_Material for this exercise_
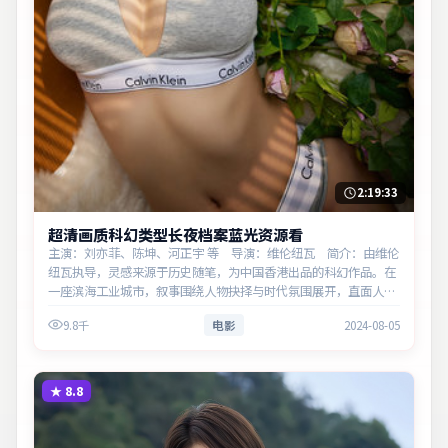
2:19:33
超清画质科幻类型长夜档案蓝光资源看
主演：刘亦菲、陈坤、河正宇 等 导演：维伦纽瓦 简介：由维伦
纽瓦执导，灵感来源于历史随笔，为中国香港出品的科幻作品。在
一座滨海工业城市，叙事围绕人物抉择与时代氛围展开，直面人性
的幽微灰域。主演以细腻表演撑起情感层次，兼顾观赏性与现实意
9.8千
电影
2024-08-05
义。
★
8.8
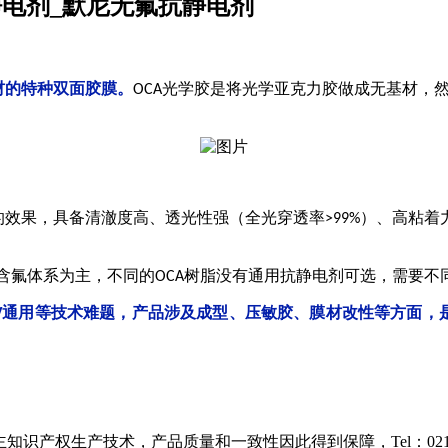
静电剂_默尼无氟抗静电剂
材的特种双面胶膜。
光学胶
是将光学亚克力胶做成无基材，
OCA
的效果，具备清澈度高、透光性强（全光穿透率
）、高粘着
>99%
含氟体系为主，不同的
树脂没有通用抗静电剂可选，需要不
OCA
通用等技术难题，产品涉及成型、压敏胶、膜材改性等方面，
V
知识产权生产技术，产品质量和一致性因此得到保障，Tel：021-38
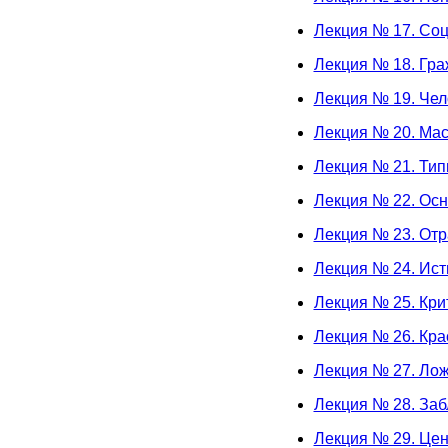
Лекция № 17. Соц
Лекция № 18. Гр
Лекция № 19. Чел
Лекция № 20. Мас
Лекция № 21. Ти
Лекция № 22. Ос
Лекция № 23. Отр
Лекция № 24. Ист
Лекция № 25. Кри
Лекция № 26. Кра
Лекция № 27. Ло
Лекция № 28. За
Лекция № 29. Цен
---
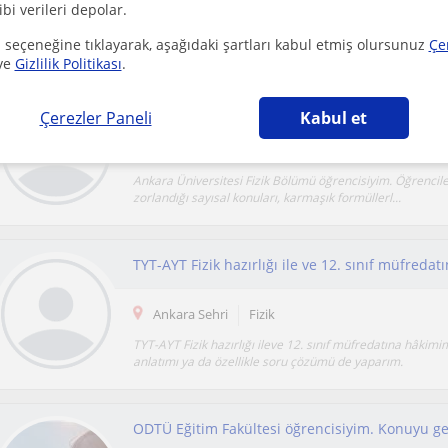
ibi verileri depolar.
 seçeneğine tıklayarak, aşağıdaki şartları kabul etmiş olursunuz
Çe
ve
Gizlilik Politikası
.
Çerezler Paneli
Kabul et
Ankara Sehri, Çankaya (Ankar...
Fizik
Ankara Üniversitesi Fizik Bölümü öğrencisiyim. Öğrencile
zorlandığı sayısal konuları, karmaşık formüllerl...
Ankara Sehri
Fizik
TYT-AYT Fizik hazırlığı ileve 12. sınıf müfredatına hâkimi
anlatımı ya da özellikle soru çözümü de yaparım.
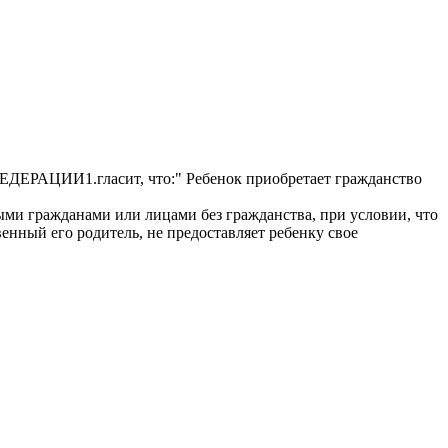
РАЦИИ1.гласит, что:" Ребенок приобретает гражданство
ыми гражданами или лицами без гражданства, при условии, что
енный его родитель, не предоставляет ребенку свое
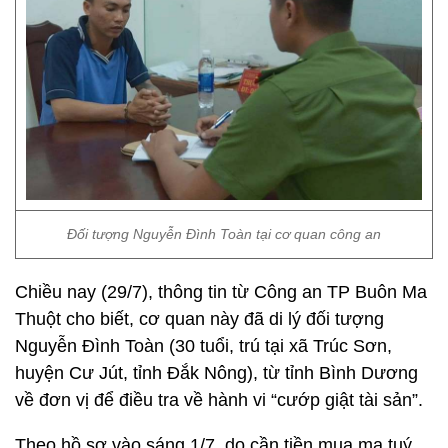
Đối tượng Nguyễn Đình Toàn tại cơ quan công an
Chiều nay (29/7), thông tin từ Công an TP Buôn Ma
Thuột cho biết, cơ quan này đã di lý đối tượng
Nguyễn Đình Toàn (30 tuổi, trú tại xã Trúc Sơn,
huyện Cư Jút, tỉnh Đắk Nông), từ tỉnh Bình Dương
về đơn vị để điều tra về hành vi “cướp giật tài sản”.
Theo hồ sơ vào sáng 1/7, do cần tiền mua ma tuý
--
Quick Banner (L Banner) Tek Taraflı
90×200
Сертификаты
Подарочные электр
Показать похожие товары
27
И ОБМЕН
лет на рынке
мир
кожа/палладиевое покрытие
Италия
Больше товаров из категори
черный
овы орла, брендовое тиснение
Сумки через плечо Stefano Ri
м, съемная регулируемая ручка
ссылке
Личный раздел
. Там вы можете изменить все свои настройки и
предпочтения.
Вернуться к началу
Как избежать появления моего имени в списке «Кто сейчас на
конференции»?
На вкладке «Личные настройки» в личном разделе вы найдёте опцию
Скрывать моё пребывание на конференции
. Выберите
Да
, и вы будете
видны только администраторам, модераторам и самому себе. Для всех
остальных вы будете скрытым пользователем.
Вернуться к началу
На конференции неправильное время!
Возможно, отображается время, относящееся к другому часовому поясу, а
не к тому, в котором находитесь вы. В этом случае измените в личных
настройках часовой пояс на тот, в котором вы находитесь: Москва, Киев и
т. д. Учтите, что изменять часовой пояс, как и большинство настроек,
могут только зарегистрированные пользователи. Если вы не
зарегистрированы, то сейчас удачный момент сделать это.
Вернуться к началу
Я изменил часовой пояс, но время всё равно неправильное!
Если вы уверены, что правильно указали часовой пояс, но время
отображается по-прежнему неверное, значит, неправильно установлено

_What is required_
Report every line from the listing above where the string "котором" can be found.

_Reply_
не к тому, в котором находитесь вы. В этом случае измените в личных
настройках часовой пояс на тот, в котором вы находитесь: Москва, Киев и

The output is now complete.